When Amazon (NASDAQ: AMZN) first launched its business back in 1994, it was billed as an online bookstore. Of course, we all know how that story turned out. Over the past 27 years, Amazon has expanded its scope to become a one-stop-shop for online orders. It had also managed to worm its way into a number of market segments that are a far cry from its initial book-selling business, from the pharmacy sector to supermarkets to its newest venture -- a hair salon.
But now, Amazon is going back to its roots by introducing a book-club feature. And the fear among real estate investors is that doing so could solidify its position as a go-to source for books -- and drive brick-and-mortar booksellers into the ground.
Capitalizing on a trend
The timing of Amazon's new book-club feature makes a lot of sense. The online giant began offering its book club back in August 2020, and it's working on additional features to improve upon its existing model.
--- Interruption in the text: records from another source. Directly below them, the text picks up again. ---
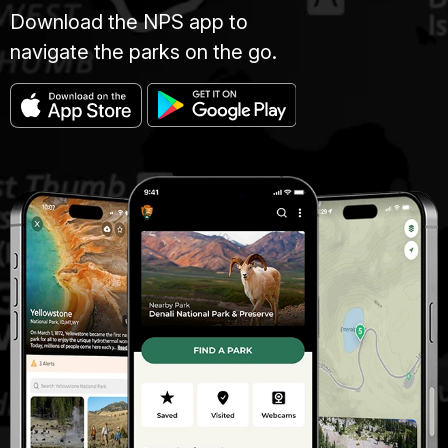
Download the NPS app to
navigate the parks on the go.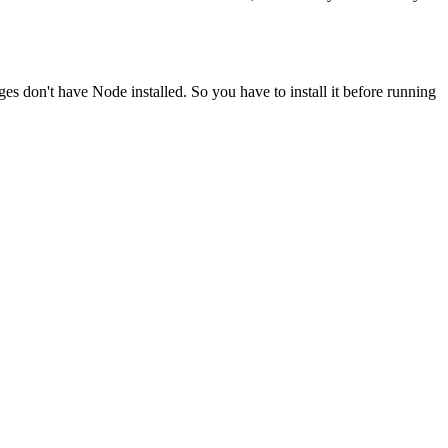
ges don't have Node installed. So you have to install it before running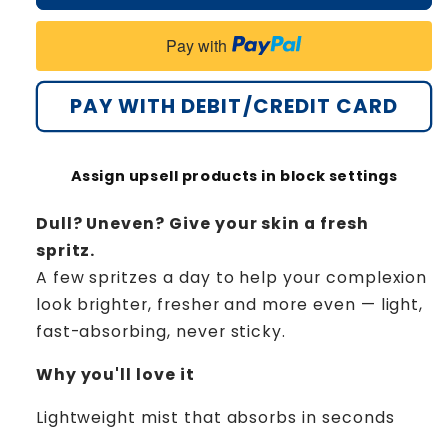
Evenora
Evenora
Herbal
Herbal
Pay with
Spray
Spray
PRO
PRO
PAY WITH DEBIT/CREDIT CARD
Assign upsell products in block settings
Dull? Uneven? Give your skin a fresh
spritz.
A few spritzes a day to help your complexion
look brighter, fresher and more even — light,
fast-absorbing, never sticky.
Why you'll love it
Lightweight mist that absorbs in seconds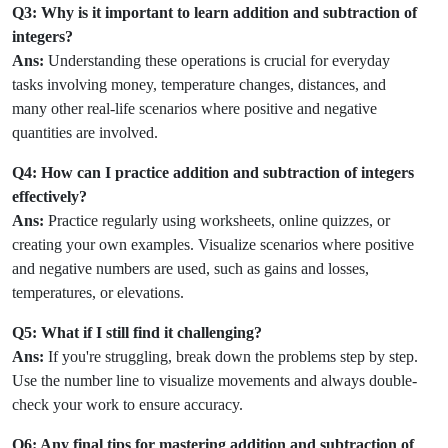
Q3: Why is it important to learn addition and subtraction of
integers?
Ans:
Understanding these operations is crucial for everyday
tasks involving money, temperature changes, distances, and
many other real-life scenarios where positive and negative
quantities are involved.
Q4: How can I practice addition and subtraction of integers
effectively?
Ans:
Practice regularly using worksheets, online quizzes, or
creating your own examples. Visualize scenarios where positive
and negative numbers are used, such as gains and losses,
temperatures, or elevations.
Q5: What if I still find it challenging?
Ans:
If you're struggling, break down the problems step by step.
Use the number line to visualize movements and always double-
check your work to ensure accuracy.
Q6: Any final tips for mastering addition and subtraction of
For much of the past year, consumers have been stuck at home with more free time on their hands than ever to read. At the same time, many people have felt isolated due to being removed from social situations. Amazon's book club merges an uptick in reading interest with the desire to interact with others. Amazon account holders can become book-club administrators, and from there, they get the option to set up their own club, oversee their privacy settings, add suggested books, and manage club members. It's a move that's apt to boost online book sales, especially given Amazon's competitive prices.
But while all of that is a very good thing for Amazon, it's a bad thing for bookstore chains and independent booksellers alike. If Amazon takes too much business away from physical stores, many will have no choice but to permanently close their doors. And at that point, their commercial landlords will get stuck in the unwanted position of having to find replacement tenants or otherwise suffer revenue losses.
Given the number of retailers that have closed stores over the past year, filling vacancies is no easy feat. As of 2020, there were over 2,500 independent book stores scattered throughout the U.S. That number may have declined due to the impact of the pandemic, but it's not insignificant. And those are tenants shopping centers can't afford to lose.
Of course, if there's one thing independent bookstores have going for them, it's customer service. Amazon's automated recommendations might pale in comparison to a book-lover employee who can walk customers through an aisle and give personalized advice to reading enthusiasts and newer readers alike. But independent bookstores often can't compete with Amazon's price point, and that alone could take a lot more business away from them in the coming years. Throw in a new book club on Amazon's part, and it's clear that while the online giant is busy expanding its empire, it's also unwilling to let go of its hold in the bookselling realm.